La tensión alcanzará niveles máximos en 'La Promesa' cuando Julieta descubra finalmente la verdad sobre la extorsión llevada a cabo por Ciro. La joven se enterará de hasta dónde han llegado las presiones y los chantajes, una revelación que la dejará exasperada. Experimentará una profunda vergüenza al asimilar todo lo ocurrido a sus espaldas. Ante esta situación, Manuel dará un paso al frente para intentar quitarle peso al asunto. Le pedirá con insistencia que deje de castigarse por unos hechos que ella no ha provocado en absoluto.
Sin embargo, los esfuerzos del heredero chocarán contra un muro infranqueable. Cuando el día llegue a su fin, Ciro le comunicará a Manuel que tanto él como Julieta abandonarán las instalaciones de 'La Promesa'. Tras sufrir enormemente por la pérdida de Jana, ahora tendrá que enfrentarse a la idea de ver partir a Julieta, sumando una segunda gran pérdida a su ya castigado corazón.
Alonso tiembla ante las drásticas decisiones sobre el futuro en ‘La Promesa’

En los próximos minutos de emisión, Leocadia se acercará a Alonso para informarle detalladamente sobre los planes que tienen en mente Curro y Ángela. Le revelará que la pareja está valorando muy seriamente la posibilidad de poner tierra de por medio y marcharse lejos en cuanto logren construir una vida juntos. Semejante confidencia encenderá todas las alarmas del marqués, quien no verá con buenos ojos esta inminente fuga.
La molestia de Alonso será más que evidente. La simple idea de perder a Curro después de todo lo que han atravesado recientemente le resultará insoportable. Para intentar calmar las aguas y evitar un conflicto mayor, Curro decidirá hablar con el marqués sobre su destino. Durante su conversación, el joven admitirá que marcharse lejos con Ángela es una opción que está sobre la mesa, pero aclarará rápidamente que todavía no han tomado una decisión definitiva.

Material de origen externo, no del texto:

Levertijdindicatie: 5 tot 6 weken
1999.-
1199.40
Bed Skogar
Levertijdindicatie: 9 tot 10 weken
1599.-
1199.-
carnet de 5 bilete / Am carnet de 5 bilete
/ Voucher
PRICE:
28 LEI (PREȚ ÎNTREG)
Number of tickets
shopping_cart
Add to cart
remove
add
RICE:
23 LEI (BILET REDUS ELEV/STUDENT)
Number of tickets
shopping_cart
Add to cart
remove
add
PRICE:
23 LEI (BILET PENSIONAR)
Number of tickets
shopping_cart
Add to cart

Los grandes secretos de Adriano salen a la luz y una petición de matrimonio se asoma en los pasillos de ‘La Promesa’

Adriano seguirá esforzándose al máximo, trabajando prácticamente a ciegas, para lograr recuperar su visión. Para ello, practicará diversos ejercicios en la más estricta intimidad junto a Martina, celebrando los pequeños avances que conseguirá gracias a su constancia. Todo parecerá marchar sobre ruedas hasta que un imprevisto rompa la tranquilidad del momento.

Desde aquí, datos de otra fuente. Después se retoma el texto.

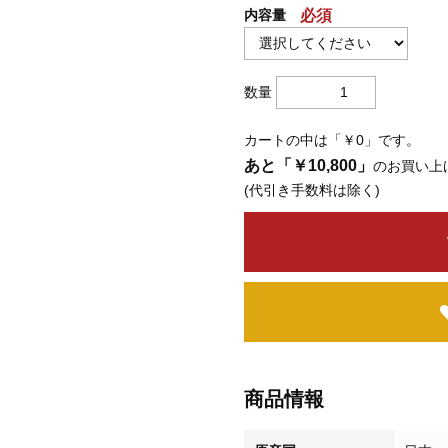
内容量
必須
数量
カートの中は「￥0」です。
あと「￥10,800」
のお買い上
(代引き手数料は除く)
商品情報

Jacobo irrumpirá inesperadamente en la estancia y los sorprenderá en plena sesión de rehabilitación. El asombro dará paso a la indignación, ya que a Jacobo le costará horrores comprender por qué su gran amigo ha decidido ocultarle unos progresos médicos tan sumamente importantes.
No se creerá que nadie de su entorno le haya contado absolutamente nada sobre esta mejoría. Ante esta reacción de incomprensión, Adriano se sentirá embargado por la culpa y llegará a verse a sí mismo como un traidor hacia su amigo. Por su parte, Martina lamentará profundamente no haber reunido el valor necesario para contar la verdad a tiempo.
Las emociones fuertes traspasarán las puertas de la zona noble y llegarán con la misma intensidad a las estancias del servicio. Curro protagonizará uno de los instantes más conmovedores del día al acercarse a Pía con una propuesta muy especial. Le pedirá formalmente que sea su madrina y lo lleve al altar el día de su boda. Esta inmensa muestra de cariño emocionará profundamente a la señora Adarre, aunque su felicidad se verá empañada por un enorme dilema interno. A pesar de la confianza ciega que el joven deposita en ella, seguirá atrapada por el miedo y no se atreverá a confesarle la oscura verdad que guarda sobre Leocadia y la muerte de Jana.
Por otro lado, el amor flotará en el ambiente gracias a un movimiento inesperado en las cocinas de ‘La Promesa’. Después de superar numerosos obstáculos y vivir momentos de gran incertidumbre, Lope decidirá jugárselo todo a una sola carta con Vera. El cocinero abrirá su corazón de par en par, dará el paso definitivo y le pedirá matrimonio formalmente.
El caos también reinará entre el resto de los trabajadores del palacio. María Fernández seguirá demostrando una cabezonería inusual al empeñarse en realizar tareas pesadas como si nada ocurriera, ignorando que su embarazo se encuentra ya en una etapa muy avanzada.
Mientras tanto, la intriga laboral alcanzará su punto álgido cuando Teresa reúna el valor suficiente para desvelar a sus compañeras el motivo real y turbio de su reciente destitución como ama de llaves. Sus explicaciones provocarán una oleada de sorpresa y rotunda indignación entre quienes mejor la conocen, considerando que la trabajadora no merece pasar por semejante injusticia.